Au-delà même de ce succès politique, l'accord de Cotonou apporte plusieurs améliorations significatives. D'abord, il fait de la bonne gestion des « affaires publiques » un élément essentiel de la convention qui, en cas de manquement, peut conduire à la suspension de tout ou partie de l'aide. Ensuite, le dialogue politique s'élargit pour la première fois à l'immigration, et l'accord inclut une clause de réadmission qui oblige les Etats signataires à réadmettre leurs ressortissants qui se trouvent illégalement sur le territoire d'un Etat membre.
L'assouplissement des méthodes de programmation de l'aide et la possibilité de la réajuster - à la hausse ou à la baisse en fonction des résultats obtenus - représentent également de réelles avancées dans le sens d'une plus grande efficacité.
Enfin, le souci d'impliquer davantage les acteurs du secteur privé dans l'élaboration de la politique de coopération européenne constitue une évolution positive qui devra être confortée. En effet, les procédures en faveur des entreprises demeurent tellement complexes qu'elles dissuadent les opérateurs dont les investissements sont pourtant indispensables aux pays du Sud.
La rationalisation de l'aide communautaire telle qu'elle est prévue par l'accord de Cotonou et l'accord interne conclu par les Quinze ne pourra, quant à elle, être jugée qu'à la lumière de l'expérience. Beaucoup dépendra, en la matière, du résultat de la réforme de l'aide extérieure communautaire, engagée parallèlement par la Commission européenne.
La situation actuelle justifie pour le moins un certain scepticisme : les responsabilités en matière de développement restent éclatées entre trois commissaires, ce qui ne favorise pas une approche rapide et cohérente des problèmes ; la mise en place de la nouvelle structure chargée de la gestion de l'aide, Europaid, nous paraît encore bien opaque et certaines incertitudes demeurent sur le niveau de décaissement des crédits pour l'année 2001.
Mais l'aide en faveur des pays ACP constitue-t-elle encore une priorité pour l'Union européenne ? C'est une question que nous devons sérieusement nous poser. La part de l'aide communautaire consacrée aux pays ACP s'est réduite de moitié au cours de la dernière décennie. La réduction de l'enveloppe du 9e FED n'a pu être évitée qu'au prix du maintien d'un effort contributif supplémentaire de notre part.

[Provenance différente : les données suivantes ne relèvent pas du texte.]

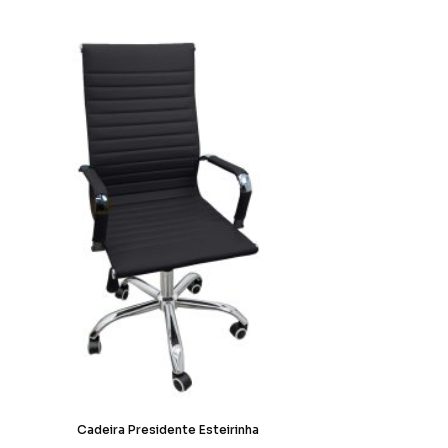
Cadeira Presidente Esteirinha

Le principal sujet d'inquiétude de notre commission porte cependant sur l'évolution du régime commercial.
La libéralisation des échanges prévus par l'accord de Cotonou est-elle vraiment une perspective réaliste pour des pays dont certains comptent parmi les plus pauvres de la planète ?
Sans doute l'intégration régionale posée comme préalable à la signature des accords de libre-échange avec l'Union européenne représente-t-elle une véritable chance pour le développement des pays ACP. Mais, dans les faits, l'intégration régionale rencontre d'énormes obstacles et il est peu probable que les échéances fixées par Cotonou soient respectées. Dans ces conditions, ne peut-on craindre une banalisation de la relation nouée avec les pays ACP ? Désormais, qu'ils soient ou non signataires de l'accord de Cotonou, les pays les moins avancés, les PMA, bénéficient de la suppression des barrières en faveur de l'ensemble des PMA, décidée par l'Union européenne en 2001 avec l'initiative « tout sauf les armes ».
Quant aux Etats ACP qui n'appartiennent pas à la catégorie des PMA, ils se verront vraisemblablement appliquer le système de préférences généralisées de l'Union européenne nettement moins avantageux que le système actuel de Lomé dans la mesure où il ne couvre pas les produits agricoles et présente par ailleurs un caractère unilatéral contradictoire avec le principe de parte-nariat.
Incontestablement, le régime commercial représente un peu le talon d'Achille du nouvel accord. Aussi, dans les années qui viennent, l'effort devra-t-il porter de manière prioritaire sur le renforcement effectif de l'intégration régionale, ainsi que sur les moyens de mieux conjuguer l'action de l'Union européenne et des pays ACP dans le cadre de l'OMC, afin de peser davantage sur le cours des négociations commerciales.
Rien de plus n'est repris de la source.